Book review Part 1 — Deep Learning with Python

Original article was published on Artificial Intelligence on Medium

Book review Part 1 — Deep Learning with Python

Book by François Chollet

This series aim to keep the record of those books I read, will highlight the important and interesting points when I read along. I hope you will find something useful or interesting.

  1. In classical programming, the paradigm of symbolic AI, humans input rules (a program) and data to be processed according to these rules, and out come answers (see figure 1.2). With machine learning, humans input data as well as the answers expected from the data, and out come the rules.
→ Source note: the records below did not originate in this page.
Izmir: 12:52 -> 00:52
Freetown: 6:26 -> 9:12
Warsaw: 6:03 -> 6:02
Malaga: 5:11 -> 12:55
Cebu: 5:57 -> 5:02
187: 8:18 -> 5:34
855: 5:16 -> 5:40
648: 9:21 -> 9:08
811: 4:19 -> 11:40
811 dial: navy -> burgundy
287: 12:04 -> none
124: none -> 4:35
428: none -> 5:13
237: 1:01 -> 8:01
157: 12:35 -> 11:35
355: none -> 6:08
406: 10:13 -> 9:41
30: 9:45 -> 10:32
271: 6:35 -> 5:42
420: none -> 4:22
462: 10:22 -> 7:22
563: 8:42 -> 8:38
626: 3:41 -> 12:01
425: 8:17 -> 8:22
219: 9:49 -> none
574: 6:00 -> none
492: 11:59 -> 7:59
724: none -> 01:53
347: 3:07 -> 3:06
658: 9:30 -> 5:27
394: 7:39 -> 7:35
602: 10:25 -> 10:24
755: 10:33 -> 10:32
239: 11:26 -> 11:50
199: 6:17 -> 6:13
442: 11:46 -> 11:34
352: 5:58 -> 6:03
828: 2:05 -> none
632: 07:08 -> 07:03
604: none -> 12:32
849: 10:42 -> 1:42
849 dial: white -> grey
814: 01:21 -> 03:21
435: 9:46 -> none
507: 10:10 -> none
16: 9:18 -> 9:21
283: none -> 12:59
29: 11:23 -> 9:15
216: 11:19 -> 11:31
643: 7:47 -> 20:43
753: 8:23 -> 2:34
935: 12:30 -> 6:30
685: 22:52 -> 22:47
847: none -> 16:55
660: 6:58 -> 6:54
These rules can then be applied to new data to produce original answers.

2. Learning, in the context of machine learning, describes an automatic search process for better representations.

So that’s what machine learning is, technically: searching for useful representations of some input data, within a predefined space of possibilities, using guidance from a feedback signal.

You can think of a deep network as a multistage information-distillation operation, where information goes through successive filters and comes out increasingly purified

So that’s what deep learning is, technically: a multistage way to learn data representations.

3. What makes deep learning different:

a. it offered better performance on many problems.

b. it completely automates what used to be the most crucial step in a machine learning workflow: feature engineering.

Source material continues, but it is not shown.